We are three for three in Unbox movie rentals. No problems. Don't like that 24 hour watch limit. Also don't like that a show is abruptly deleted while you are watching it, just past 24 hours.


----------



## bud8man

1 for 3...
1 show I own...and two movies...I have to watch through my PC...


----------



## ddelora

That sort of was my point.... it took so long why bother. Granted I started the download from work, it still was not done when I put the kids to bed.... again why bother....


----------



## pdhenry

It's a function of your broadband connection speed.
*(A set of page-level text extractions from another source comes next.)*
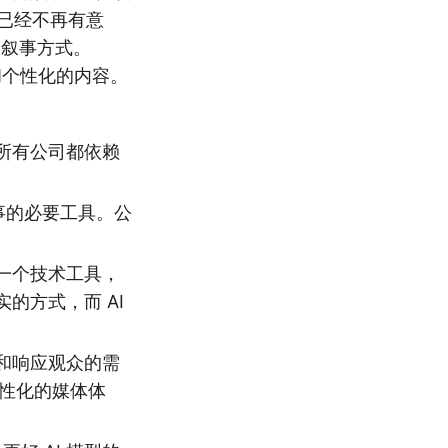
”已经不再有意
和叙事方式。
式和个性化的内容。
成为所有公司都依赖
故事的必要工具。公
仅是一个技术工具，
的方式，而 AI
和响应观众的需
个性化的媒体体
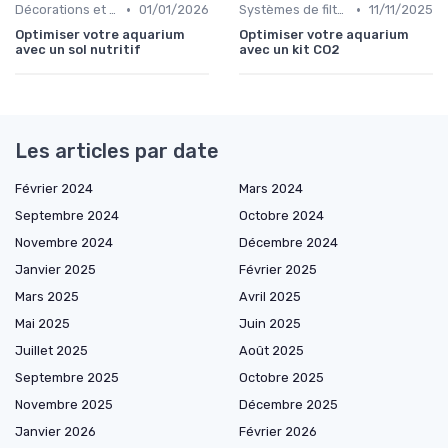
•
•
Décorations et plantes
01/01/2026
Systèmes de filtration
11/11/2025
Optimiser votre aquarium
Optimiser votre aquarium
avec un sol nutritif
avec un kit CO2
Les articles par date
Février 2024
Mars 2024
Septembre 2024
Octobre 2024
Novembre 2024
Décembre 2024
Janvier 2025
Février 2025
Mars 2025
Avril 2025
Mai 2025
Juin 2025
Juillet 2025
Août 2025
Septembre 2025
Octobre 2025
Novembre 2025
Décembre 2025
Janvier 2026
Février 2026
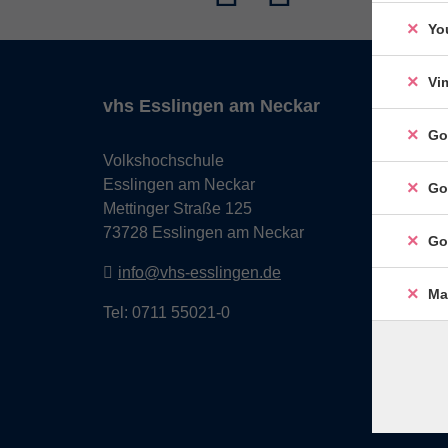
Yo
Vi
vhs Esslingen am Neckar
Go
Volkshochschule
Esslingen am Neckar
Go
Mettinger Straße 125
73728 Esslingen am Neckar
Go
info@vhs-esslingen.de
Ma
Tel: 0711 55021-0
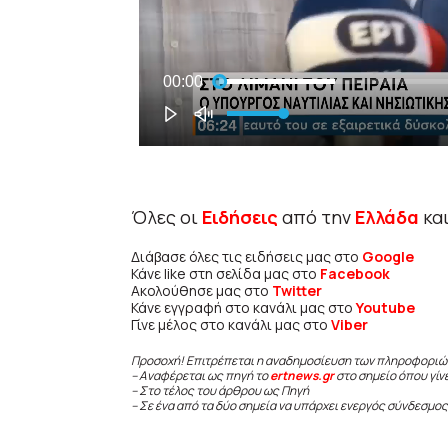
Όλες οι
Ειδήσεις
από την
Ελλάδα
κα
Διάβασε όλες τις ειδήσεις μας στο
Google
Κάνε like στη σελίδα μας στο
Facebook
Ακολούθησε μας στο
Twitter
Κάνε εγγραφή στο κανάλι μας στο
Youtube
Γίνε μέλος στο κανάλι μας στο
Viber
Προσοχή! Επιτρέπεται η αναδημοσίευση των πληροφοριώ
– Αναφέρεται ως πηγή το
ertnews.gr
στο σημείο όπου γίν
– Στο τέλος του άρθρου ως Πηγή
– Σε ένα από τα δύο σημεία να υπάρχει ενεργός σύνδεσμος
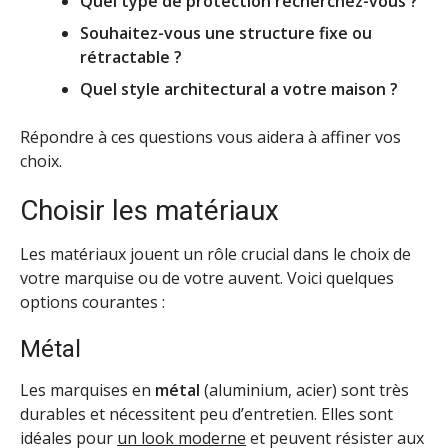
Quel type de protection recherchez-vous ?
Souhaitez-vous une structure fixe ou
rétractable ?
Quel style architectural a votre maison ?
Répondre à ces questions vous aidera à affiner vos
choix.
Choisir les matériaux
Les matériaux jouent un rôle crucial dans le choix de
votre marquise ou de votre auvent. Voici quelques
options courantes :
Métal
Les marquises en
métal
(aluminium, acier) sont très
durables et nécessitent peu d’entretien. Elles sont
idéales pour
un look moderne
et peuvent résister aux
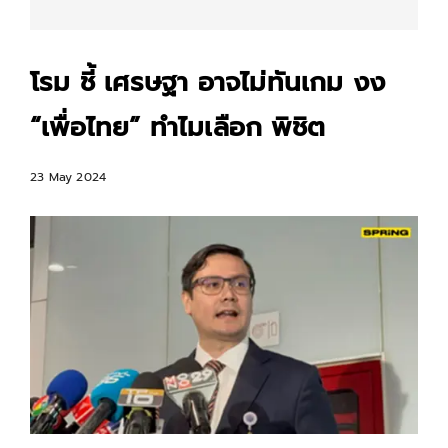
โรม ชี้ เศรษฐา อาจไม่ทันเกม งง
“เพื่อไทย” ทำไมเลือก พิชิต
23 May 2024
I can get a movie in about 4 hours so it's not too hard to decide on a movie mid-afternoon and watch it that night.


----------



## ZeoTiVo

pdhenry said:


> The download/purchase availability correlates with the DVD availability, and the rental availability correlates with the PPV availability. If you wait a couple of weeks you'll be able to rent Children of Men.


absolutely correct and I can understand that Amazon UNBOX took whatever agreement it could get. Maybe this is why Netflix is not doing this yet. 

The content providers need to understand that people want this to work similar to a DVD rental before the large number of users will roll in. Most people who would use it have access to a PPV. Myself I do not being only on analog cable but Netflix covers me on most TV shows and I get Movies at DVD rental time. Already rented and watched "Children of Men" for instance. 
The download service that can let me download movies and TV shows on a subscription basis and then anyone in my family can easily watch them - will get my money. Amazon and TiVo are so close if they could just get the content owners to get over the PPV mentality they have for downloads right now.


----------



## Stormspace

I think ddelora has a point. I have a fast BB connection and the one movie I DLed to rent took much longer than I expected. Long enough that I did not start it the night I requested it and by the next day when I was able to start it, it had expired. Oddly I have not tried to watch it, yet it sits on the TiVo with a message saying it has expired, so I'm afraid that if I don't wait until I have the time to watch it, it will delete if I start it and stop it. 

Perhaps I should be able to block out two evenings for a dled movie, but something in the back of my mind tells me that's not acceptable.


----------



## JustAllie

Solver said:


> Don't like that 24 hour watch limit.


Me too. I'm always afraid I'll get interrupted and won't get back to the movie until 25 hours later.


----------



## javabird

JustAllie said:


> Me too. I'm always afraid I'll get interrupted and won't get back to the movie until 25 hours later.


The thing that bothers me is, what if someone in your family, like one of your teenagers, starts to watch it-- so then you don't get to watch it later because it has expired? Seems like this service is really optimum only for single adults, not families...


----------



## Brainiac 5

javabird said:


> Seems like this service is really optimum only for single adults, not families...


Or rather, it's slightly less bad for single adults, but still not good. Even on my own, I often take more than one night to watch a movie - I'll usually watch half on one night and half another night (which may not be the next night, or even very soon after that).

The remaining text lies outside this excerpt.